Varieties of Boolean inverse semigroups

TL;DR

This paper characterizes the structure and classification of varieties of Boolean inverse semigroups, called biases, linking them to varieties of groups and providing decidability and structural results.

Contribution

It fully describes the varieties of biases in terms of group varieties, including their residual finiteness, the structure of proper varieties, and a correspondence with sequences of group varieties.

Findings

Every free bias is residually finite.

The word problem for free biases is decidable.

Proper varieties of biases contain a largest finite symmetric inverse semigroup.

Abstract

In an earlier work, the author observed that Boolean inverse semi-groups, with semigroup homomorphisms preserving finite orthogonal joins, form a congruence-permutable variety of algebras, called biases. We give a full description of varieties of biases in terms of varieties of groups: (1) Every free bias is residually finite.
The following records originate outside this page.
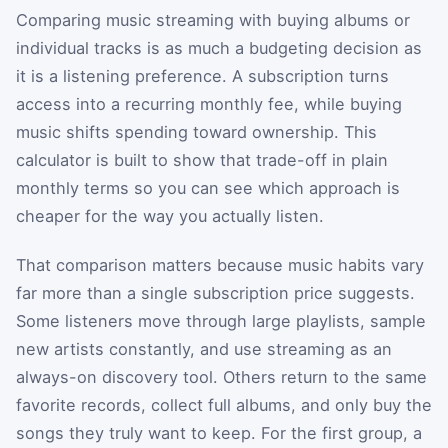
Comparing music streaming with buying albums or
individual tracks is as much a budgeting decision as
it is a listening preference. A subscription turns
access into a recurring monthly fee, while buying
music shifts spending toward ownership. This
calculator is built to show that trade-off in plain
monthly terms so you can see which approach is
cheaper for the way you actually listen.
That comparison matters because music habits vary
far more than a single subscription price suggests.
Some listeners move through large playlists, sample
new artists constantly, and use streaming as an
always-on discovery tool. Others return to the same
favorite records, collect full albums, and only buy the
songs they truly want to keep. For the first group, a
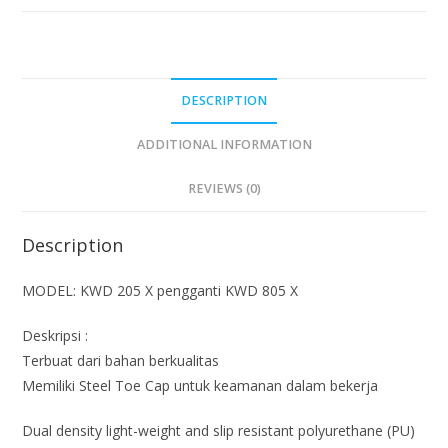
DESCRIPTION
ADDITIONAL INFORMATION
REVIEWS (0)
Description
MODEL: KWD 205 X pengganti KWD 805 X
Deskripsi :
Terbuat dari bahan berkualitas
Memiliki Steel Toe Cap untuk keamanan dalam bekerja
Dual density light-weight and slip resistant polyurethane (PU)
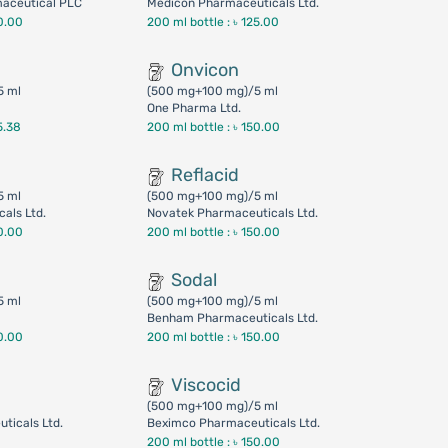
maceutical PLC
Medicon Pharmaceuticals Ltd.
0.00
200 ml bottle :
৳ 125.00
Onvicon
5 ml
(500 mg+100 mg)/5 ml
One Pharma Ltd.
5.38
200 ml bottle :
৳ 150.00
Reflacid
5 ml
(500 mg+100 mg)/5 ml
als Ltd.
Novatek Pharmaceuticals Ltd.
0.00
200 ml bottle :
৳ 150.00
Sodal
5 ml
(500 mg+100 mg)/5 ml
Benham Pharmaceuticals Ltd.
0.00
200 ml bottle :
৳ 150.00
Viscocid
(500 mg+100 mg)/5 ml
ticals Ltd.
Beximco Pharmaceuticals Ltd.
200 ml bottle :
৳ 150.00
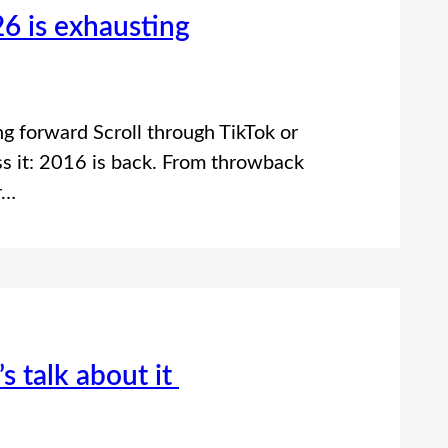
6 is exhausting
g forward Scroll through TikTok or
ss it: 2016 is back. From throwback
r…
s talk about it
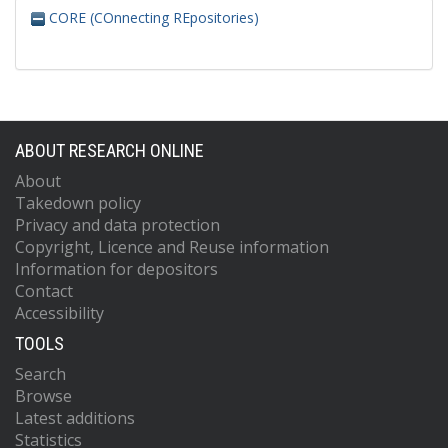
CORE (COnnecting REpositories)
ABOUT RESEARCH ONLINE
About
Takedown policy
Privacy and data protection
Copyright, Licence and Reuse information
Information for depositors
Contact
Accessibility
TOOLS
Search
Browse
Latest additions
Statistics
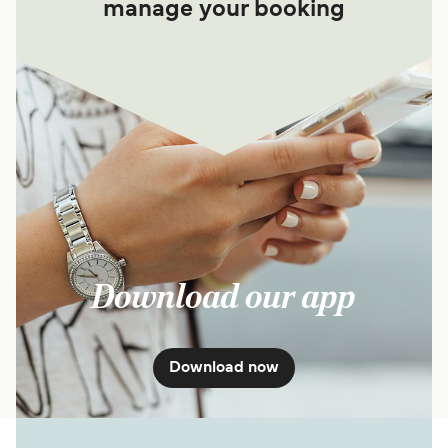
manage your booking
Download our app
Download now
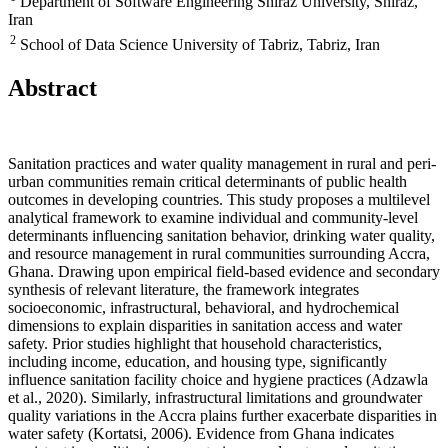
Department of Software Engineering Shiraz University, Shiraz,
Iran
2
School of Data Science University of Tabriz, Tabriz, Iran
Abstract
Sanitation practices and water quality management in rural and peri-
urban communities remain critical determinants of public health
outcomes in developing countries. This study proposes a multilevel
analytical framework to examine individual and community-level
determinants influencing sanitation behavior, drinking water quality,
and resource management in rural communities surrounding Accra,
Ghana. Drawing upon empirical field-based evidence and secondary
synthesis of relevant literature, the framework integrates
socioeconomic, infrastructural, behavioral, and hydrochemical
dimensions to explain disparities in sanitation access and water
safety. Prior studies highlight that household characteristics,
including income, education, and housing type, significantly
influence sanitation facility choice and hygiene practices (Adzawla
et al., 2020). Similarly, infrastructural limitations and groundwater
quality variations in the Accra plains further exacerbate disparities in
water safety (Kortatsi, 2006). Evidence from Ghana indicates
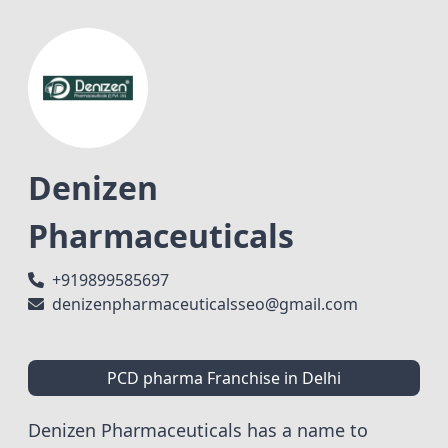
Denizen
Pharmaceuticals
+919899585697
denizenpharmaceuticalsseo@gmail.com
PCD pharma Franchise in Delhi
Denizen Pharmaceuticals has a name to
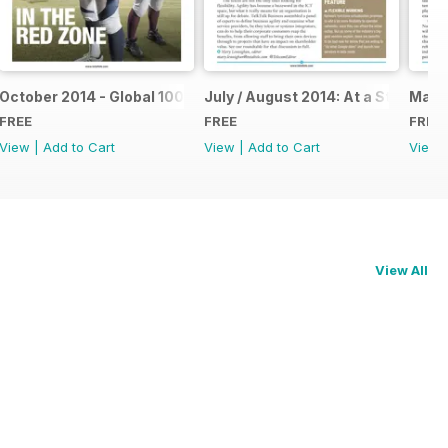
October 2014 - Global 100 Operators Report
July / August 2014: At a Stretch
May 2
FREE
FREE
FREE
View
|
Add to Cart
View
|
Add to Cart
View
View All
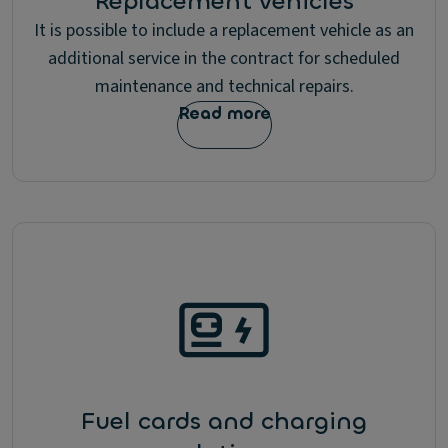
Replacement vehicles
It is possible to include a replacement vehicle as an
additional service in the contract for scheduled
maintenance and technical repairs.
Read more
Fuel cards and charging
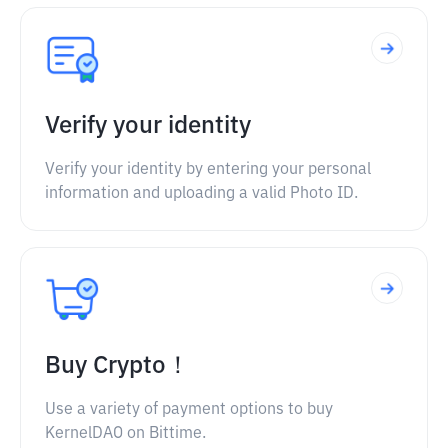
Verify your identity
Verify your identity by entering your personal
information and uploading a valid Photo ID.
Buy Crypto！
Use a variety of payment options to buy
KernelDAO on Bittime.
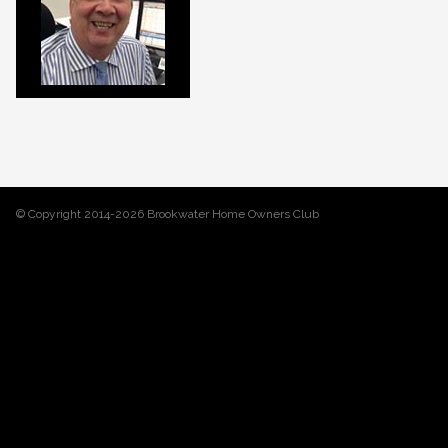
© Copyright 2014-2026 Brookwater Home Owners Club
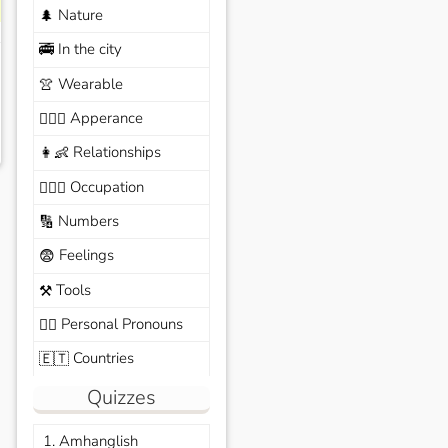
Nature
🌲
In the city
🚎
Wearable
👚
Apperance
🙆🏽‍♀️
Relationships
👩‍👶
Occupation
🧑🏼‍✈️
Numbers
🔢
Feelings
😨
Tools
⚒️
Personal Pronouns
🙆‍♂️
Countries
🇪🇹
Quizzes
1. Amhanglish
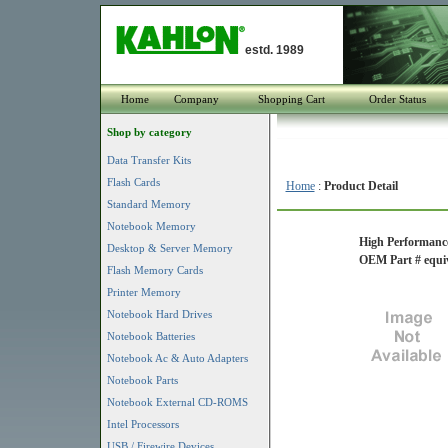
estd. 1989
Home
Company
Shopping Cart
Order Status
Shop by category
Data Transfer Kits
Flash Cards
Home
:
Product Detail
Standard Memory
Notebook Memory
High Performance
Desktop & Server Memory
OEM Part # equi
Flash Memory Cards
Printer Memory
Notebook Hard Drives
Notebook Batteries
Notebook Ac & Auto Adapters
Notebook Parts
Notebook External CD-ROMS
Intel Processors
USB / Firewire Devices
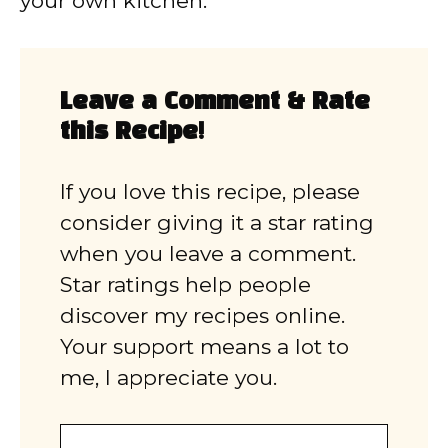
your own kitchen.
Leave a Comment & Rate
this Recipe!
If you love this recipe, please
consider giving it a star rating
when you leave a comment.
Star ratings help people
discover my recipes online.
Your support means a lot to
me, I appreciate you.
Comment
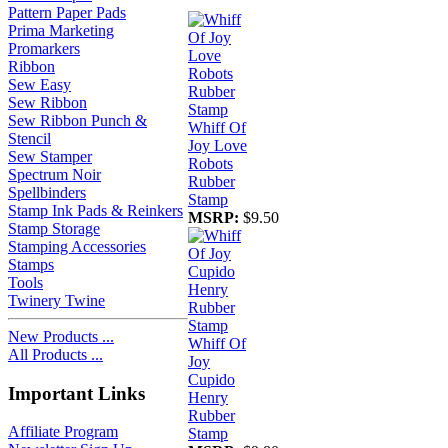
Pattern Paper Pads
Prima Marketing
Promarkers
Ribbon
Sew Easy
Sew Ribbon
Sew Ribbon Punch &
Whiff Of
Stencil
Joy Love
Sew Stamper
Robots
Spectrum Noir
Rubber
Spellbinders
Stamp
Stamp Ink Pads & Reinkers
MSRP:
$9.50
Stamp Storage
Stamping Accessories
Stamps
Tools
Twinery Twine
New Products ...
Whiff Of
All Products ...
Joy
Cupido
Important Links
Henry
Rubber
Affiliate Program
Stamp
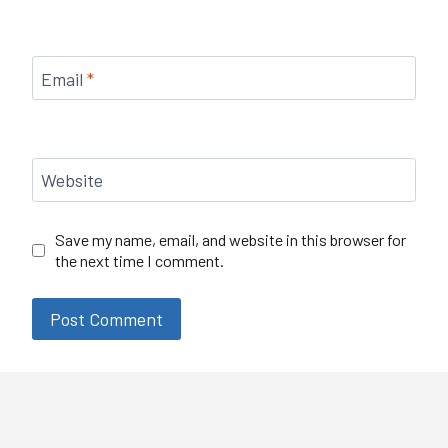
Email
*
Website
Save my name, email, and website in this browser for
the next time I comment.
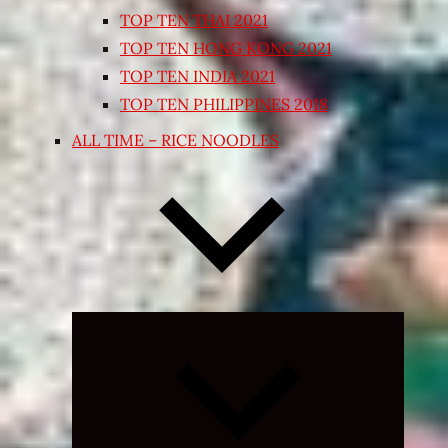
TOP TEN THAI 2021
TOP TEN HONG KONG 2021
TOP TEN INDIA 2021
TOP TEN PHILIPPINES 2018
ALL TIME – RICE NOODLES
Expand
child
menu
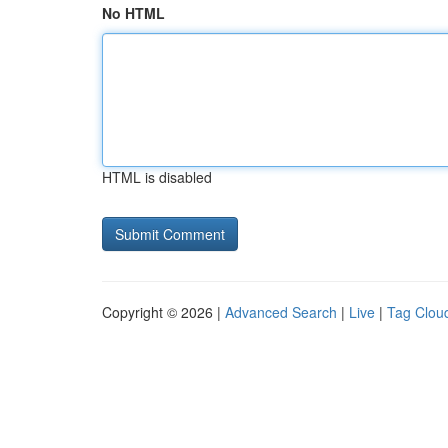
No HTML
HTML is disabled
Copyright © 2026 |
Advanced Search
|
Live
|
Tag Clou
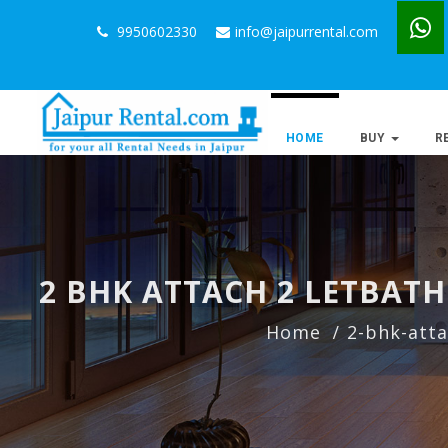
9950602330
info@jaipurrental.com
HOME
BUY
R
2 BHK ATTACH 2 LETBAT
Home
2-bhk-atta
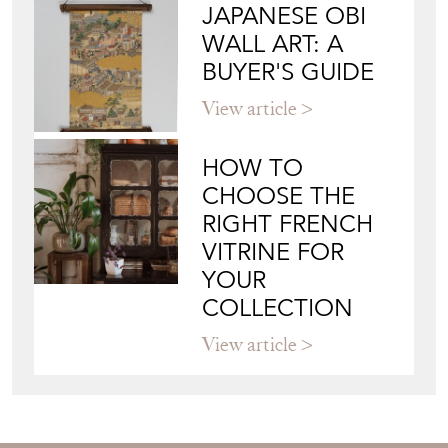
JAPANESE OBI
WALL ART: A
BUYER'S GUIDE
View article
HOW TO
CHOOSE THE
RIGHT FRENCH
VITRINE FOR
YOUR
COLLECTION
View article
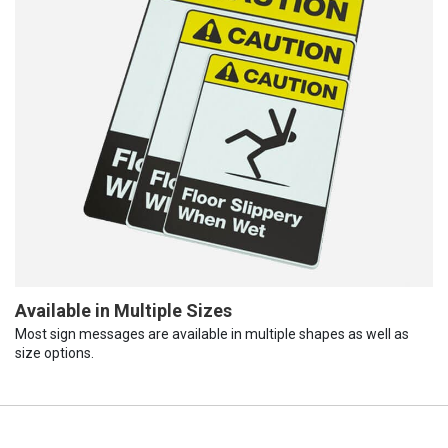
Available in Multiple Sizes
Most sign messages are available in multiple shapes as well as
size options.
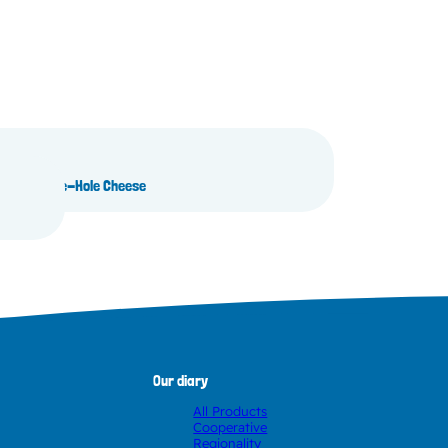
ganic Large-Hole Cheese
Our diary
All Products
Cooperative
Regionality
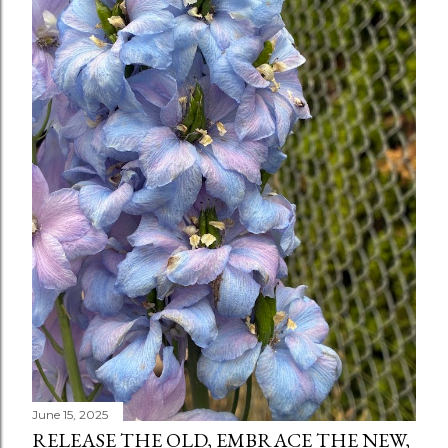
June 15, 2025
RELEASE THE OLD, EMBRACE THE NEW,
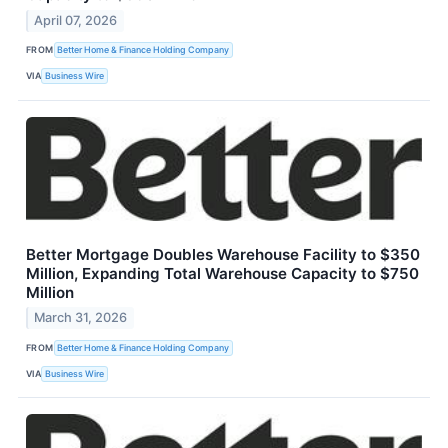
April 07, 2026
FROM
Better Home & Finance Holding Company
VIA
Business Wire
Better Mortgage Doubles Warehouse Facility to $350
Million, Expanding Total Warehouse Capacity to $750
Million
March 31, 2026
FROM
Better Home & Finance Holding Company
VIA
Business Wire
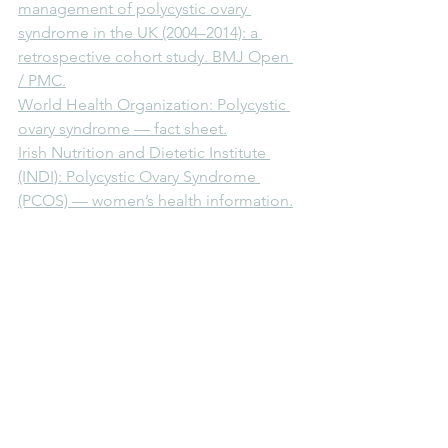
management of polycystic ovary 
syndrome in the UK (2004–2014): a 
retrospective cohort study. BMJ Open 
/ PMC.
World Health Organization: Polycystic 
ovary syndrome — fact sheet.
Irish Nutrition and Dietetic Institute 
(INDI): Polycystic Ovary Syndrome 
(PCOS) — women’s health information.
Archives of Medical Science: National 
and regional trends in the prevalence 
of PCOS since 1990 within Europe — 
modelled estimates from the Global 
Burden of Disease Study.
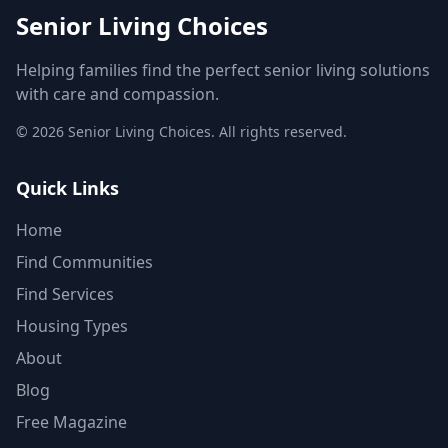
Senior Living Choices
Helping families find the perfect senior living solutions
with care and compassion.
©
2026
Senior Living Choices. All rights reserved.
Quick Links
Home
Find Communities
Find Services
Housing Types
About
Blog
Free Magazine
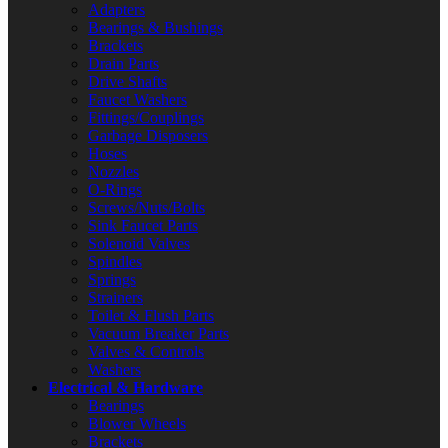
Adapters
Bearings & Bushings
Brackets
Drain Parts
Drive Shafts
Faucet Washers
Fittings/Couplings
Garbage Disposers
Hoses
Nozzles
O-Rings
Screws/Nuts/Bolts
Sink Faucet Parts
Solenoid Valves
Spindles
Springs
Strainers
Toilet & Flush Parts
Vacuum Breaker Parts
Valves & Controls
Washers
Electrical & Hardware
Bearings
Blower Wheels
Brackets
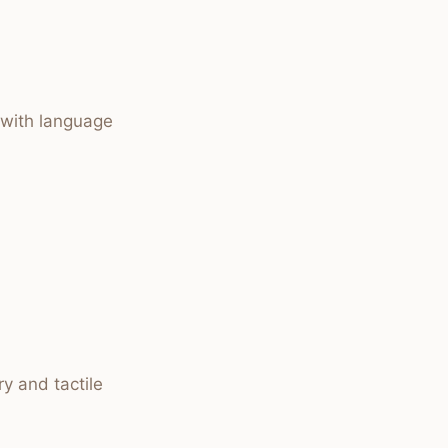
 with language
y and tactile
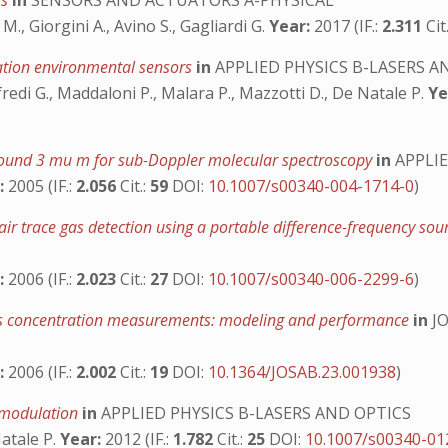
rs
in
SENSORS AND ACTUATORS A-PHYSICAL
M., Giorgini A., Avino S., Gagliardi G.
Year:
2017 (IF.:
2.311
Cit
ation environmental sensors
in
APPLIED PHYSICS B-LASERS A
iusfredi G., Maddaloni P., Malara P., Mazzotti D., De Natale P.
Ye
round 3 mu m for sub-Doppler molecular spectroscopy
in
APPLIE
:
2005 (IF.:
2.056
Cit.:
59
DOI:
10.1007/s00340-004-1714-0
)
ir trace gas detection using a portable difference-frequency s
:
2006 (IF.:
2.023
Cit.:
27
DOI:
10.1007/s00340-006-2299-6
)
-gas concentration measurements: modeling and performance
in
JO
:
2006 (IF.:
2.002
Cit.:
19
DOI:
10.1364/JOSAB.23.001938
)
h modulation
in
APPLIED PHYSICS B-LASERS AND OPTICS
Natale P.
Year:
2012 (IF.:
1.782
Cit.:
25
DOI:
10.1007/s00340-01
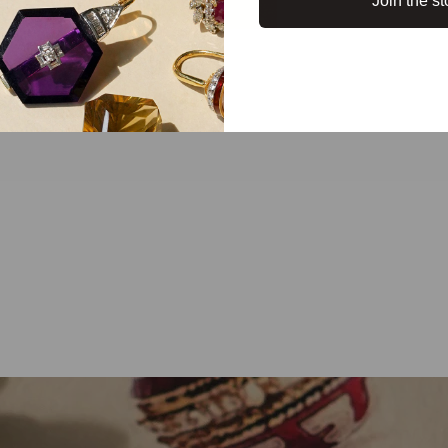
Join the st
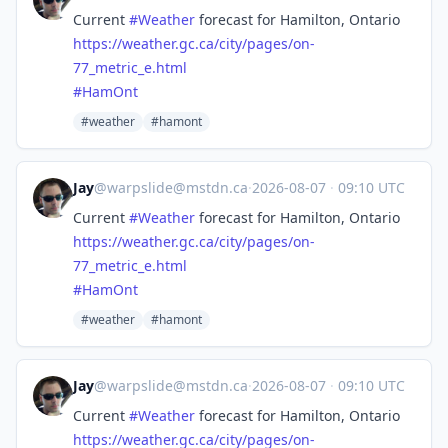
Current
#
Weather
forecast for Hamilton, Ontario
https://
weather.gc.ca/city/pages/on-
77
_metric_e.html
#
HamOnt
#weather
#hamont
Jay
@
warpslide@mstdn.ca
·
2026-08-07
·
09:10 UTC
Current
#
Weather
forecast for Hamilton, Ontario
https://
weather.gc.ca/city/pages/on-
77
_metric_e.html
#
HamOnt
#weather
#hamont
Jay
@
warpslide@mstdn.ca
·
2026-08-07
·
09:10 UTC
Current
#
Weather
forecast for Hamilton, Ontario
https://
weather.gc.ca/city/pages/on-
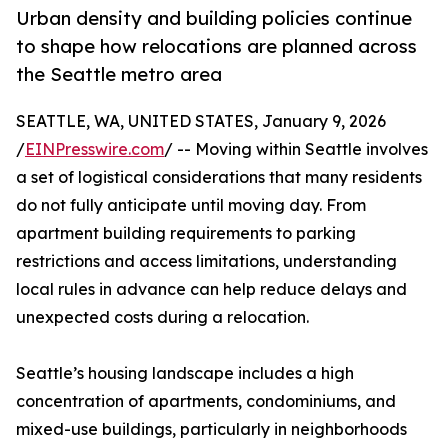
Urban density and building policies continue
to shape how relocations are planned across
the Seattle metro area
SEATTLE, WA, UNITED STATES, January 9, 2026
/
EINPresswire.com
/ -- Moving within Seattle involves
a set of logistical considerations that many residents
do not fully anticipate until moving day. From
apartment building requirements to parking
restrictions and access limitations, understanding
local rules in advance can help reduce delays and
unexpected costs during a relocation.
Seattle’s housing landscape includes a high
concentration of apartments, condominiums, and
mixed-use buildings, particularly in neighborhoods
In particular, the word problem for free biases is decidable. (2) Every proper variety of biases contains a largest finite symmetric inverse semigroup, and it is generated by its members that are generalized rook matrices over groups with zero. (3) There is an order-preserving, one-to-one correspondence between proper varieties of biases and certain finite sequences of varieties of groups, descending in a strong sense defined in terms of wreath products by finite symmetric groups.